I haven't posted my poems in here for awhile. This is a poem I wrote about a month ago and I wasn't so sure if I should post it, but here it is....
Will you run away with me?
I need to know that you are there,
For the time is slowly slipping away from my fingertips, I have lost
Everything,
The sensation for pain is all that breathes inside me.
Pain is all I have to gain. It is screaming inside my veins. Am I still
Breathing?
I need to scream,
I need to run,
Run away,
Will you run away with me?
I am trapped in these chains of lost time.
I itch to let my blood run free from my veins.
I know of their desires to be free.
You can't hear me,
I find my bloods freedom,
And cut,
I cut so deep this freedom also belongs to me.

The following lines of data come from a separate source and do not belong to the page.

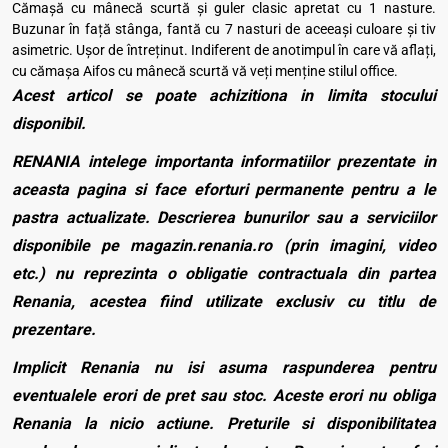
Cămașă cu mânecă scurtă și guler clasic apretat cu 1 nasture.
Buzunar în față stânga, fantă cu 7 nasturi de aceeași culoare și tiv
asimetric. Ușor de întreținut. Indiferent de anotimpul în care vă aflați,
cu cămașa Aifos cu mânecă scurtă vă veți menține stilul office.
Acest articol se poate achizitiona in limita stocului
disponibil.
RENANIA intelege importanta informatiilor prezentate in
aceasta pagina si face eforturi permanente pentru a le
pastra actualizate. Descrierea bunurilor sau a serviciilor
disponibile pe magazin.renania.ro (prin imagini, video
etc.) nu reprezinta o obligatie contractuala din partea
Renania, acestea fiind utilizate exclusiv cu titlu de
prezentare.
Implicit Renania nu isi asuma raspunderea pentru
eventualele erori de pret sau stoc. Aceste erori nu obliga
Renania la nicio actiune. Preturile si disponibilitatea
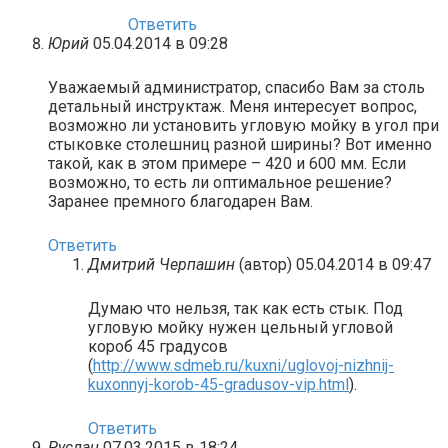
Ответить
Юрий
05.04.2014 в 09:28
Уважаемый администратор, спасибо Вам за столь
детальный инструктаж. Меня интересует вопрос,
возможно ли установить угловую мойку в угол при
стыковке столешниц разной ширины? Вот именно
такой, как в этом примере – 420 и 600 мм. Если
возможно, то есть ли оптимальное решение?
Заранее премного благодарен Вам.
Ответить
Дмитрий Черпашин
(автор)
05.04.2014 в 09:47
Думаю что нельзя, так как есть стык. Под
угловую мойку нужен цельный угловой
короб 45 градусов
(
http://www.sdmeb.ru/kuxni/uglovoj-nizhnij-
kuxonnyj-korob-45-gradusov-vip.html
).
Ответить
Руслан
07.03.2015 в 18:24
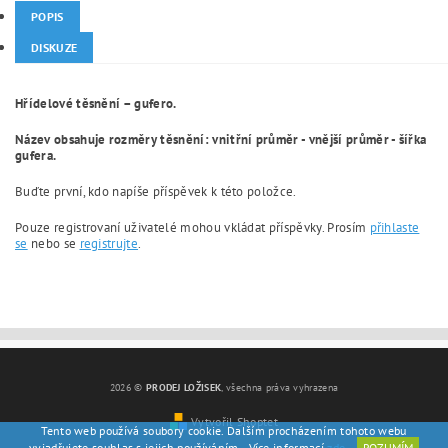
POPIS
DISKUZE
Hřídelové těsnění – gufero.
Název obsahuje rozměry těsnění: vnitřní průměr - vnější průměr - šířka
gufera.
Buďte první, kdo napíše příspěvek k této položce.
Pouze registrovaní uživatelé mohou vkládat příspěvky. Prosím
přihlaste
se
nebo se
registrujte
.
2026 ©
PRODEJ LOŽISEK
, všechna práva vyhrazena
Vytvořil Shoptet
Tento web používá soubory cookie. Dalším procházením tohoto webu
vyjadřujete souhlas s jejich používáním.. Více informací
zde
.
ROZUMÍM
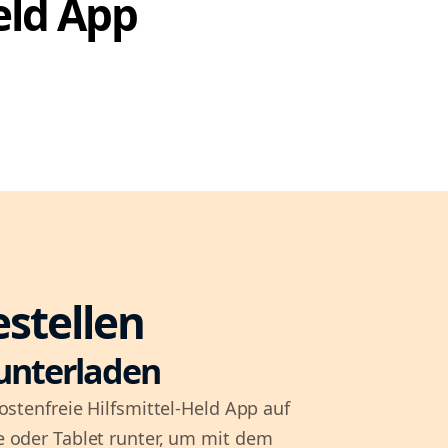
Held App
estellen
unterladen
ostenfreie Hilfsmittel-Held App auf
 oder Tablet runter, um mit dem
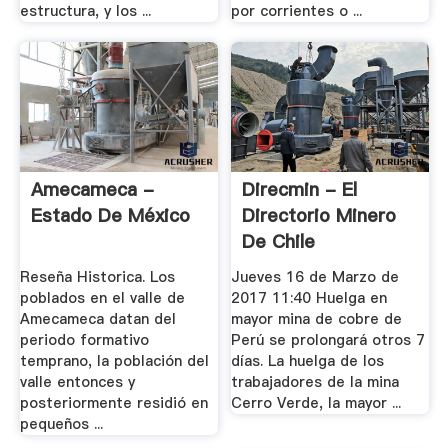
estructura, y los ...
por corrientes o ...
Amecameca -
Direcmin - El
Estado De México
Directorio Minero
De Chile
Reseña Historica. Los
Jueves 16 de Marzo de
poblados en el valle de
2017 11:40 Huelga en
Amecameca datan del
mayor mina de cobre de
periodo formativo
Perú se prolongará otros 7
temprano, la población del
días. La huelga de los
valle entonces y
trabajadores de la mina
posteriormente residió en
Cerro Verde, la mayor ...
pequeños ...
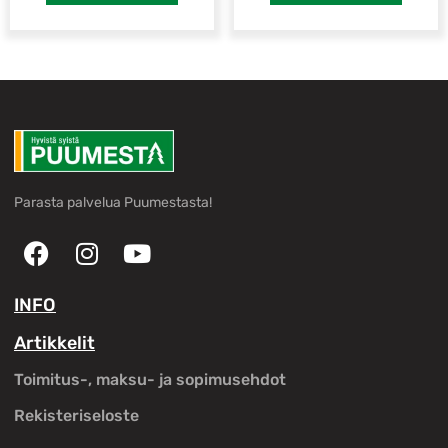
Parasta palvelua Puumestasta!
INFO
Artikkelit
Toimitus-, maksu- ja sopimusehdot
Rekisteriseloste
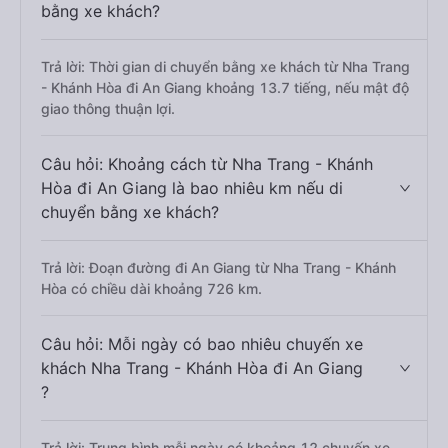
bằng xe khách?
Trả lời: Thời gian di chuyển bằng xe khách từ Nha Trang
- Khánh Hòa đi An Giang khoảng 13.7 tiếng, nếu mật độ
giao thông thuận lợi.
Câu hỏi: Khoảng cách từ Nha Trang - Khánh
Hòa đi An Giang là bao nhiêu km nếu di
chuyển bằng xe khách?
Trả lời: Đoạn đường đi An Giang từ Nha Trang - Khánh
Hòa có chiều dài khoảng 726 km.
Câu hỏi: Mỗi ngày có bao nhiêu chuyến xe
khách Nha Trang - Khánh Hòa đi An Giang
?
Trả lời: Trung bình mỗi ngày có khoảng 12 chuyến xe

I feel as though I am flying,
I can no longer go back to my chains,
I'll make sure of that.
I am flying in my own world of freedom.
As you find me lying in a pool of my own blood.
I have run away.
As my my empty body lay on the ground.
I whisper in the wind,
"Runaway with me?"
Will you?
Just sitting here
As the thoughts sweep through my mind
They morph into tears
They roll down my face
That change into puddles of sorrow
I try to fight back my emotions
But to no avail
I don't know why
But this how life is
Confusing. causing me to feel lost
Lost in my own thoughts
Over analyzing
Things that are simple
Become complex.
I'm left confused
Broken into pieces.
I find myself tracing back the fallen pieces along the way
To see where I lost you.
Where I want wrong
How could I lose the most amazing thing in life
True love.
I'll never get to the see the stars
In your eyes
The fireworks that go off
When you smile.
With 6 billion people in the world
Not one will ever come close to you.